Jackie jerked her head in its direction. “I can handle it,” she said. “You two know more about medicine than me, so get behind the counter and take everything we need.” She waited for a moment, and when there were no objections she took the bat Lily gifted her and crept over, ready to swing.
Together with Nao, Lily shuffled behind the counter and began flipping through the prescriptions as fast as she could. It was all menial things like blood thinners and statins, things that weren’t exactly a priority. She pocketed someone’s ibuprofen when there was a crash, and she whipped her head around to see Jackie fending off twice the zombies she thought there were.
Through the broken window, countless more were pouring in. “Jackie!” she screamed, dropping the bag in her hands as she scrambled to get over there—only to have Nao grab her arm.
“Are you crazy?” he hissed. “You don’t even have a weapon on you!”
Jackie swung again. “Get out of here!” she shouted across the hands that grabbed for her mouth. “I’ll be fine—this is nothing!”
It was a flurry of footsteps as Nao hauled her out the backdoor. Lily snatched up a fire hydrant from the next building over and she ran back to the pharmacy with her breath held tight. She saw a pile of corpses, Jackie leaning on the baseball bat as she stood a little off to the side.
“You really did it!” Lily exclaimed, tossing the fire hydrant aside. “Jackie, you’re—”

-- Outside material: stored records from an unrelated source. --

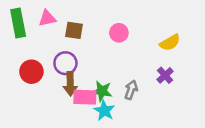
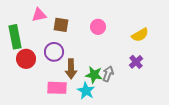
green rectangle: (18, 23) -> (15, 37), moved
brown arrow: (70, 84) -> (71, 69), moved
green star: (102, 91) -> (94, 75), moved
pink rectangle: (85, 97) -> (57, 88), moved

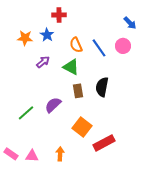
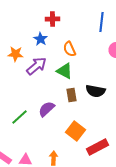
orange star: (25, 38) -> (16, 54), moved
blue line: (99, 48) -> (102, 22), moved, turned 42
purple arrow: (43, 62) -> (36, 66), size x1.5
black semicircle: (102, 87) -> (96, 91), turned -90

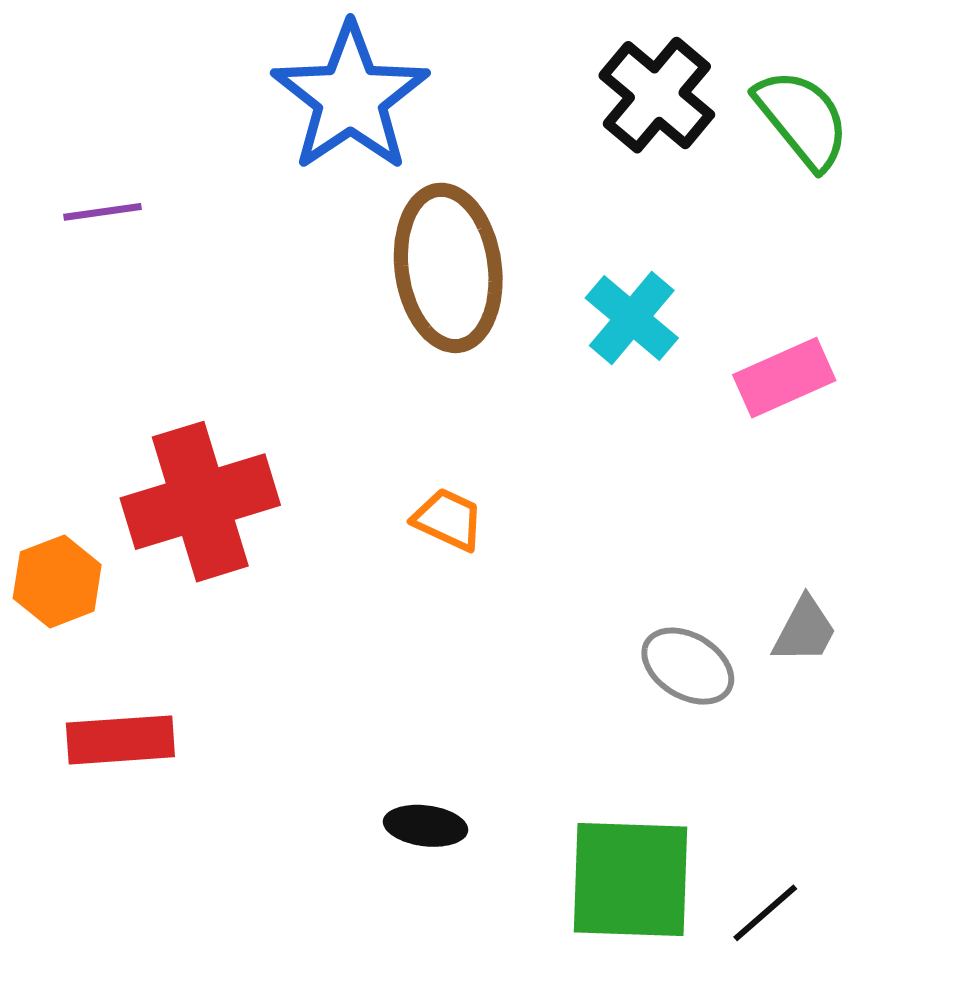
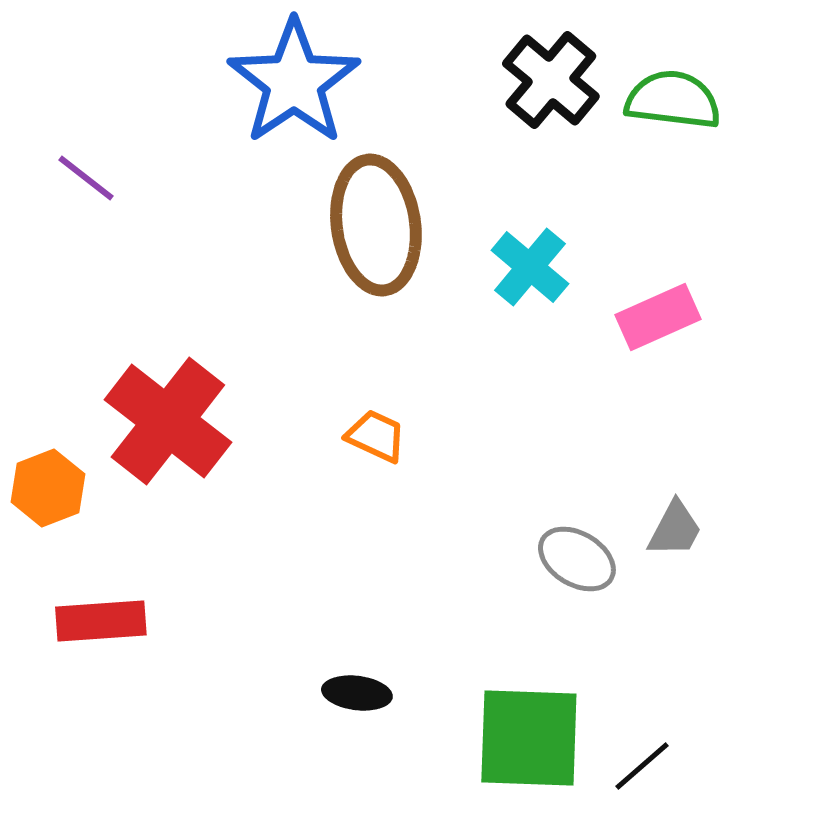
green semicircle: (802, 119) -> (673, 100), turned -44
purple line: (103, 212) -> (86, 178), turned 46
red cross: (200, 502) -> (168, 421), turned -35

The mechanic raised her hand, palm facing Lily. “Don’t come here,” she said calmly. “Look at my arm.”
Lily’s eyes trailed down to a bite mark, pulsing as it oozed blood. Her veins were already turning dark.
“I don’t have long,” Jackie continued quietly, “so listen to me. I’m so happy I got to meet you, Lily. You’re awfully kind, but there are people in the world that’ll take advantage of that.” She swore, for a moment, Jackie’s eyes darted to meet Nao’s behind her. “Never let anyone take advantage of that.”
“I-I won’t!” Lily insisted, even as her heart lurched.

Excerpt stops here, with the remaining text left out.